L'androne è luminoso e con uno stile vittoriano semplice dove il colore sovrano è il bianco. Il parquet è perfettamente lucido e la stanza è profumata. Prendo un bel respiro e, come alzo il capo, noto il lampadario di cristallo e una rampa di scale in legno che porta probabilmente alla zona notte.

- Seguimi - si limita a dirmi il signor Whitfield divertito dalla mia espressione stupita.

Non ci impiego molto a ricompormi continuando a seguirlo, pochi istanti dopo mi ritrovo in quella che dovrebbe essere la cucina. La cosa che mi colpisce di più sono i mobili antichi interamente in legno, probabilmente è un classicista penso guardando l'enorme isolotto al centro della cucina. Il piano è interamente in marmo compreso quello dove sono situati i fornelli, il forno è bello capiente e ci sono due frigoriferi. Continuo a rimanere sulla porta, ho quasi timore ad avvicinarmi e toccare qualsiasi cosa, sembra tutto così prezioso e raro.

- Dai entra, non preoccuparti - mi richiama la guardia del corpo vedendomi spaventata.

Io deglutisco per poi fare un passo avanti, noto che oltre alla cucina c'è anche un tavolo da pranzo e la stanza è decisamente più grande di quello che ho immaginato.

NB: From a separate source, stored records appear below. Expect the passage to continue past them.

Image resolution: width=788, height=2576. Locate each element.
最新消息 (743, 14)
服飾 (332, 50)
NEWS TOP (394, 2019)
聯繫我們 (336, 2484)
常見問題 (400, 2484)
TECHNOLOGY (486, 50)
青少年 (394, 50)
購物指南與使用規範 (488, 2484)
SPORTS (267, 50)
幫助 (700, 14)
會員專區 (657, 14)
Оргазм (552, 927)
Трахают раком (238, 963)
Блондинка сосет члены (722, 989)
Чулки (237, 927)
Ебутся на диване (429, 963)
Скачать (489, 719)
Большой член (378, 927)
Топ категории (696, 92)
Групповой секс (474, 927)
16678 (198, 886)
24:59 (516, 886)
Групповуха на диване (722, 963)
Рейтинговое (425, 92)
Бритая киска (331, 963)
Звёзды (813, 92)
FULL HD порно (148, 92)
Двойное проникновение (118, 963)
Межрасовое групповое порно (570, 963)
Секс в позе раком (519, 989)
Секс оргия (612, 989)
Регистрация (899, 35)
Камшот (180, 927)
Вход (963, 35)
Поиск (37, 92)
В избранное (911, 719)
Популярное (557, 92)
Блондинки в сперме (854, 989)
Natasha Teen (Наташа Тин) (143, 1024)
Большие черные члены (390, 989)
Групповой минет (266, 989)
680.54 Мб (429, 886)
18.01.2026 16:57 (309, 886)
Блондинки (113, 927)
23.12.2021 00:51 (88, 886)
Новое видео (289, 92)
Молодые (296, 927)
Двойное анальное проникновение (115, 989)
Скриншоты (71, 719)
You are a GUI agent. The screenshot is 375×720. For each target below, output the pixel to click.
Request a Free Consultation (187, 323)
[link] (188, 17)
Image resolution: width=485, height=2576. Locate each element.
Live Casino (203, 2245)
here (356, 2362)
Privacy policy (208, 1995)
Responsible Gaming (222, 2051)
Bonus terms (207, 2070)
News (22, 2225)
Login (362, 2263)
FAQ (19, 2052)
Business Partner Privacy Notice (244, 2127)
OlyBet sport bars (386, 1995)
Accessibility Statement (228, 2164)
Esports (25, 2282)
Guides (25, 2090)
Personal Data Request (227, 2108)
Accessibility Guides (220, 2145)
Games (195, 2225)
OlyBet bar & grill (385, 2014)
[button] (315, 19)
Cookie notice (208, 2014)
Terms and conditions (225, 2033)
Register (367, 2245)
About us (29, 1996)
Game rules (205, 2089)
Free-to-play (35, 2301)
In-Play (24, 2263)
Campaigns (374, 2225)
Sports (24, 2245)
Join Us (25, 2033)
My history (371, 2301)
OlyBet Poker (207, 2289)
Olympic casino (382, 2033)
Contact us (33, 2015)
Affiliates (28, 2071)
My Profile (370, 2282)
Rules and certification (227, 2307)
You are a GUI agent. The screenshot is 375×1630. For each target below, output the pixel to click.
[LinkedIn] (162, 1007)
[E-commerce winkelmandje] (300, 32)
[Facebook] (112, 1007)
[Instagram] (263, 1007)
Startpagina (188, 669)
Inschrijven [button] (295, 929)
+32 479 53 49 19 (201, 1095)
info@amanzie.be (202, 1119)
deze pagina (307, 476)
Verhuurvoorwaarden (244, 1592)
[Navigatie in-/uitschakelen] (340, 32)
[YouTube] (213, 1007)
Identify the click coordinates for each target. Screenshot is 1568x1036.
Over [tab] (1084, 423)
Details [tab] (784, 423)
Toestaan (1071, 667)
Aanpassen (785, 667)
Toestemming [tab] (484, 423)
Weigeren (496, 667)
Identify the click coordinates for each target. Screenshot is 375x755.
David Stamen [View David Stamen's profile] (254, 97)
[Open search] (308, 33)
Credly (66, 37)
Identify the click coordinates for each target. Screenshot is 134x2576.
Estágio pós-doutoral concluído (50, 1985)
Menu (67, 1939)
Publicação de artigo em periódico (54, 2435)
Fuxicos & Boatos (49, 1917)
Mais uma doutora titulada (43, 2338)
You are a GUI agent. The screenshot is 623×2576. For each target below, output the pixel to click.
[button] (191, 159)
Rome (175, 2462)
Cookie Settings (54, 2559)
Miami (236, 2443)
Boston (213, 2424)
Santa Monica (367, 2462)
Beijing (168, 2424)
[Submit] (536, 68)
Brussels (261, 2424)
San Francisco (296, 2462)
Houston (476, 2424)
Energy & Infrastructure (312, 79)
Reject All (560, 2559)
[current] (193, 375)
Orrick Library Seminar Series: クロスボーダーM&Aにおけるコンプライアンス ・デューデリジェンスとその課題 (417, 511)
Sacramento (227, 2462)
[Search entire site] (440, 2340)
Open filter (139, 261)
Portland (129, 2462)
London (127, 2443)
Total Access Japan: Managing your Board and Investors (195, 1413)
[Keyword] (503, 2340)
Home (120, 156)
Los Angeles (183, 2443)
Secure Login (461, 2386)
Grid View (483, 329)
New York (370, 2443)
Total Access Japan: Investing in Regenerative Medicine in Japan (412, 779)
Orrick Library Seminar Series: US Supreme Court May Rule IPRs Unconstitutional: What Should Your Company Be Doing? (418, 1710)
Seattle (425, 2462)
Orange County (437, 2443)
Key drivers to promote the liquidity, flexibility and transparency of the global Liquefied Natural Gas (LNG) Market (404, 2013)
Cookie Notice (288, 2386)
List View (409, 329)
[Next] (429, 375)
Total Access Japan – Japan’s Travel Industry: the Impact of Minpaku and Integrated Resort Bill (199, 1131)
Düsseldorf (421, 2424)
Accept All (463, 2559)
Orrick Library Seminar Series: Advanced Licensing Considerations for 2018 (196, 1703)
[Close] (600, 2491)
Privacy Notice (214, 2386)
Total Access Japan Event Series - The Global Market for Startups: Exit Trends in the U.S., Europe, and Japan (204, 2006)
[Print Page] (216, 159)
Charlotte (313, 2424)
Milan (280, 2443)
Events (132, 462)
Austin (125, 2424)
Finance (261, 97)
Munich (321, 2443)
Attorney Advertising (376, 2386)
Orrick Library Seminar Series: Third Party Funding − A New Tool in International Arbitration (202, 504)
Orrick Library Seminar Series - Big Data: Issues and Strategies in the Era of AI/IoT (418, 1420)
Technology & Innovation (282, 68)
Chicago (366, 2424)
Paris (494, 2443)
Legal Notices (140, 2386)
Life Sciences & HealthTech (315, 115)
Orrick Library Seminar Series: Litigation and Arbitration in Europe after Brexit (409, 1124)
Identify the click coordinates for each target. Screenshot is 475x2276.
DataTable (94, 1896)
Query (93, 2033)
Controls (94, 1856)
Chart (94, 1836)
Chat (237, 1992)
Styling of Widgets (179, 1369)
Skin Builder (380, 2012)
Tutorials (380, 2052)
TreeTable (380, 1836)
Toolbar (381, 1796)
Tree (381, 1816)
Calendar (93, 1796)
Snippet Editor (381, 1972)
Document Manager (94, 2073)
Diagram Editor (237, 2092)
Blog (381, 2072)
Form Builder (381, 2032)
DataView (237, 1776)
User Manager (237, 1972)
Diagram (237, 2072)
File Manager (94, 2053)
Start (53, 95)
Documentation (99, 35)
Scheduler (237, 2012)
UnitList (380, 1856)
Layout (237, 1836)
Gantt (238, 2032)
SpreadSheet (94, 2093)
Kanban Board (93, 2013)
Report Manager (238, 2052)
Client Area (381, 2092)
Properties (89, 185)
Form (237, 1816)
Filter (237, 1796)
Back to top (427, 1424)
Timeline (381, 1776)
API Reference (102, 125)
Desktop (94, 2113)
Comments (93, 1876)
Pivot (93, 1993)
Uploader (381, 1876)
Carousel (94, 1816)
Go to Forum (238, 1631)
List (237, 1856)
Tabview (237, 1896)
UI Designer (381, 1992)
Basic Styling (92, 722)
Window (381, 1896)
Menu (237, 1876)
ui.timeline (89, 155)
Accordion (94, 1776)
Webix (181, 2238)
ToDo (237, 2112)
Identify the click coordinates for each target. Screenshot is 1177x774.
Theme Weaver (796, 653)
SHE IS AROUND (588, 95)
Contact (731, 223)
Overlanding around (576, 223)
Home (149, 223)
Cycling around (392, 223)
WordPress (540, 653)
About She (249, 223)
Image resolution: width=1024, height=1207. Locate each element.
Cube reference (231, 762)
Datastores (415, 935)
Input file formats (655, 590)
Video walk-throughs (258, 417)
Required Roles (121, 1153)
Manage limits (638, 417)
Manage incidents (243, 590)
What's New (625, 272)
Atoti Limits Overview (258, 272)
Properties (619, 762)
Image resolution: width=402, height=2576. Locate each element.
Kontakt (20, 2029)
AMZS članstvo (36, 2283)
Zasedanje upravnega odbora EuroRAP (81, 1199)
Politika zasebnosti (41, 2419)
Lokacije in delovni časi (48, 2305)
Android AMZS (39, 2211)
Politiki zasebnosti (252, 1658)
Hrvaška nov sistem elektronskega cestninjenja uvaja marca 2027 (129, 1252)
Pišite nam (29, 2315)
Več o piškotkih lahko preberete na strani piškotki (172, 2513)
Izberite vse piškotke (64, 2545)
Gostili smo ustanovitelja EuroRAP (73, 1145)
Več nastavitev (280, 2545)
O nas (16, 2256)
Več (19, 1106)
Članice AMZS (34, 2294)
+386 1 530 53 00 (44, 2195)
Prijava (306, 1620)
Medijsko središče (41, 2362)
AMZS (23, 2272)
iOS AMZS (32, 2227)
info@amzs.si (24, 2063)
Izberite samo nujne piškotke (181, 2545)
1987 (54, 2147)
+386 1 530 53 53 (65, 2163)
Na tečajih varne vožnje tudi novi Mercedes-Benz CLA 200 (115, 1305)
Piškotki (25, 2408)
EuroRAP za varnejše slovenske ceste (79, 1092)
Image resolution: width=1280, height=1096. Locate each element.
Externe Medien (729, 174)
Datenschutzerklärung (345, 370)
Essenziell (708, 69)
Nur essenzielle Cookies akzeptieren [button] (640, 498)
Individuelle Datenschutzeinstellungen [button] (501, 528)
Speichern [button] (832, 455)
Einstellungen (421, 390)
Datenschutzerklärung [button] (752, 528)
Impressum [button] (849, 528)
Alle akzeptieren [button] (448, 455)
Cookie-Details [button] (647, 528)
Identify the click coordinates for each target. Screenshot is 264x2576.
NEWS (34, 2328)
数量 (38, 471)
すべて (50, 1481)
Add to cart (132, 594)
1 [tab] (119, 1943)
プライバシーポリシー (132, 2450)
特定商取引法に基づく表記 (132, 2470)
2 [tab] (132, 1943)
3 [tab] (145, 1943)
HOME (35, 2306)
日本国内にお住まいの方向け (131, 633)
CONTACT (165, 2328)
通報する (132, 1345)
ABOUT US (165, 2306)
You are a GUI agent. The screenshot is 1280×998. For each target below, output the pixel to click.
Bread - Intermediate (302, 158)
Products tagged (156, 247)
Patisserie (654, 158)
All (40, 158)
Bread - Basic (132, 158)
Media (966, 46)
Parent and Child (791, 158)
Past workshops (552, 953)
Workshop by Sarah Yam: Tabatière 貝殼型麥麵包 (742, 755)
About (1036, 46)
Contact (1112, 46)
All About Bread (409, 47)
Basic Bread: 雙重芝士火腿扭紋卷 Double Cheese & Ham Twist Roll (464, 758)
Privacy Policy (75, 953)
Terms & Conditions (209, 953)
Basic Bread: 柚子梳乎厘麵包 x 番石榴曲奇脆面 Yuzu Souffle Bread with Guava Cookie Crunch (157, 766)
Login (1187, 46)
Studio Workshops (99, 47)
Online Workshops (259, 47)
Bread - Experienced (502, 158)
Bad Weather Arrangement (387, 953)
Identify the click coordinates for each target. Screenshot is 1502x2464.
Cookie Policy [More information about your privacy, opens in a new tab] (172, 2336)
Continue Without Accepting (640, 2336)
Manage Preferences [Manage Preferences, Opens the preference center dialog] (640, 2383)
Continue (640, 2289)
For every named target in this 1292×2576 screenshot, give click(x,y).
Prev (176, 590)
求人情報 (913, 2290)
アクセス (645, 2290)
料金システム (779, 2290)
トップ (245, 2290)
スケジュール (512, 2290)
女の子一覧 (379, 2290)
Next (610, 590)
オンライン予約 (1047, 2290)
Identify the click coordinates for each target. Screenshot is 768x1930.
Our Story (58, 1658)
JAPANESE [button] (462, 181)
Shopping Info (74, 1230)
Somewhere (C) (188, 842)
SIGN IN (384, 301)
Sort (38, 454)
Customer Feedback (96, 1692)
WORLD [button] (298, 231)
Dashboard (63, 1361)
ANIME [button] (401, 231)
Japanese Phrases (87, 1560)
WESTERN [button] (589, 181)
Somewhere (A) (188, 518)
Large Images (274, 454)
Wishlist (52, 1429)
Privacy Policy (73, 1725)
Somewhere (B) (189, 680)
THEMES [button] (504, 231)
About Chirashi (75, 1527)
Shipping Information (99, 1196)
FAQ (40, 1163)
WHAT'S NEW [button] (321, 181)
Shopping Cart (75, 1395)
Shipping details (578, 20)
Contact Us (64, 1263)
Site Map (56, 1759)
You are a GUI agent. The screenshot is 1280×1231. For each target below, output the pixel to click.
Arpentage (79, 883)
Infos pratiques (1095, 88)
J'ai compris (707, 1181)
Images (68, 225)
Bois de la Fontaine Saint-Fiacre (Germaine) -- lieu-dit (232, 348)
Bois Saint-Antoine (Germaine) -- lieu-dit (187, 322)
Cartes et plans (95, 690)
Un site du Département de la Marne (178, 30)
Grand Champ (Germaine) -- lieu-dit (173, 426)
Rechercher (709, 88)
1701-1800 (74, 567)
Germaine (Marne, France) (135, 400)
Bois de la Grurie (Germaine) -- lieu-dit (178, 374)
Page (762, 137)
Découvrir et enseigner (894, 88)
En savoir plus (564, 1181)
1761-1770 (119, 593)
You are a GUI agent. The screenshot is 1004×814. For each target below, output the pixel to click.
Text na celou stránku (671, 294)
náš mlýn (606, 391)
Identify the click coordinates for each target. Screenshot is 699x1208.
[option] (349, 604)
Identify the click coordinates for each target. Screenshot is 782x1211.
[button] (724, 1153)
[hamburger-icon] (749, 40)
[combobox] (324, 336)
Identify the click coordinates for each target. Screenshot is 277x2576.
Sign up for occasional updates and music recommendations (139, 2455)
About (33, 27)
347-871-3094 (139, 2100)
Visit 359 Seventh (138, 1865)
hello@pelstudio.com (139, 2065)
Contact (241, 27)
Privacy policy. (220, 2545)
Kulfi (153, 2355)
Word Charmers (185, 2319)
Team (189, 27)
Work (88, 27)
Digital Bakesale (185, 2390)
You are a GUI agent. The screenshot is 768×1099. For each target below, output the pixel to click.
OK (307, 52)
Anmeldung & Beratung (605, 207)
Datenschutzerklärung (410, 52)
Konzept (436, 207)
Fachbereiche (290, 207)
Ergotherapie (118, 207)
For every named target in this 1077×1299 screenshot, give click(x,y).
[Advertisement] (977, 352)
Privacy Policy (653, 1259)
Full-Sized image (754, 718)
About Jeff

- Sei arrivata giusto in tempo per la colazione -continua il signor Whitfield.
- Ecco, a proposito di questo, il capo gradisce qualcosa in particolare?- domando.
- Dovrà preparare anche per i suoi due figli, per loro conviene preparare del latte con dei biscotti. Il capo mangia esattamente quello che mangiano i suoi bambini quindi sta a lei decidere come fare i biscotti - spiega.
- Non si preoccupi, ci penso io - esclamo sorridendo eccitata.

L'uomo nota la scatola che continuavo a tenere tra le mani.

- Puoi appoggiare la scatola in quell'angolo lì, almeno non intralcerà il passaggio -
- Grazie - lo ringrazio.

Da essa tolgo il mio grembiulino a quadratini beige e, dopo essermi legata i capelli, indosso la mia bandana azzurra. Appoggio la scatola nel posto che mi è stato indicato e, dopo essermi lavata le mani, mi rivolgo alla guardia del corpo.

- Lei e il suo collega avete già fatto colazione? Se vuole preparo qualcosa di veloce - chiedo mentre mi asciugo ad un telo appoggiato sul forno.
- Non si preoccupi, noi abbiamo mangiato all'alba - mi risponde ringraziandomi comunque con un sorriso.

Ricambio il gesto allo stesso modo mentre allento il laccio che tiene il grembiule dietro la schiena visto che mi stava schiacciando la pancia.

- Il signore dove gradirebbe mangiare? Apparecchio qui? - domando nuovamente.

Il signor Whitfield fa una faccia perplessa.

- A dire la verità non saprei, ora vado a chiederglielo e poi la avviso - dice tranquillamente.

Io annuisco iniziando a pensare quali biscotti fare mentre rimango sola in quell'enorme stanza.